» Material supplied
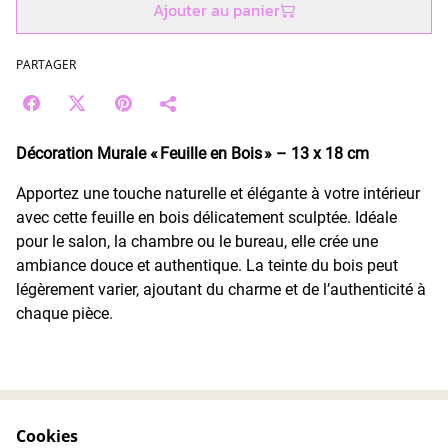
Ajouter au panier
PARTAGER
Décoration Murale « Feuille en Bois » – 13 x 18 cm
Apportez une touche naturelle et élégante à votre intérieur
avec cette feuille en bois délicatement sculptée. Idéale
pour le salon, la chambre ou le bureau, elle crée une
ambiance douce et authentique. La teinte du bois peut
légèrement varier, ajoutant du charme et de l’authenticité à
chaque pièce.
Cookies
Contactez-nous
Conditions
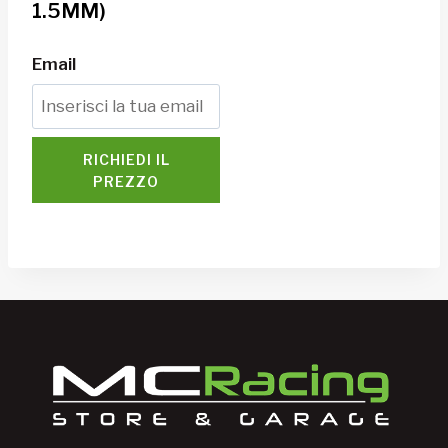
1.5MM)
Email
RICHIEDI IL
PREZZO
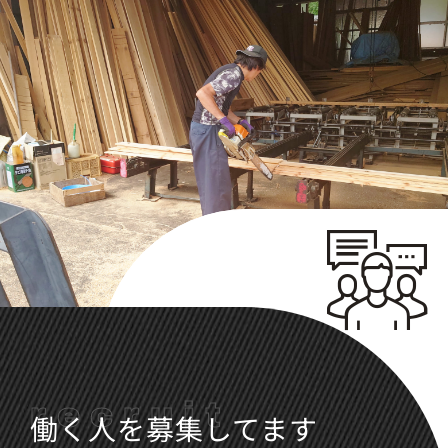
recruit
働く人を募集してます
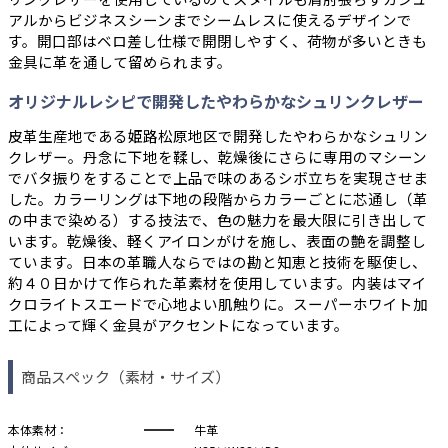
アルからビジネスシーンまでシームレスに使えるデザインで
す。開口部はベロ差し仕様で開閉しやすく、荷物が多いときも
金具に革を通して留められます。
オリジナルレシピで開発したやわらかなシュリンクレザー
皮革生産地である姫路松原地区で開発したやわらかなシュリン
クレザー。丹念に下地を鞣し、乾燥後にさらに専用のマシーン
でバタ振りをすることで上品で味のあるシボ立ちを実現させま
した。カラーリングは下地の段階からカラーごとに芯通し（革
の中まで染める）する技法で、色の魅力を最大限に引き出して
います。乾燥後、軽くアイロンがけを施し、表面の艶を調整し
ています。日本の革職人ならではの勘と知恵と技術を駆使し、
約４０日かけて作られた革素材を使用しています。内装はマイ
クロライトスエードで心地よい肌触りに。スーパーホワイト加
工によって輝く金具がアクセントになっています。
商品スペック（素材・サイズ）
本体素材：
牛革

* * *

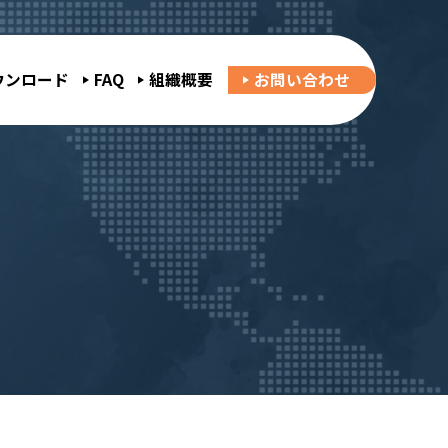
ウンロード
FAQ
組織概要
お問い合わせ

...

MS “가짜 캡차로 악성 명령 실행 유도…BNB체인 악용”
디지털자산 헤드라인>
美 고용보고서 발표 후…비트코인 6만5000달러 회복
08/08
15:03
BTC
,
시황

» Exercise instructions
Extract the lines of the preceding material that run from the line with "Ajouter au panier" through the line with "pour le salon, la", inclusive, reproducing them exactly and adding nothing.

» Result below
Ajouter au panier
PARTAGER
Décoration Murale « Feuille en Bois » – 13 x 18 cm
Apportez une touche naturelle et élégante à votre intérieur
avec cette feuille en bois délicatement sculptée. Idéale
pour le salon, la chambre ou le bureau, elle crée une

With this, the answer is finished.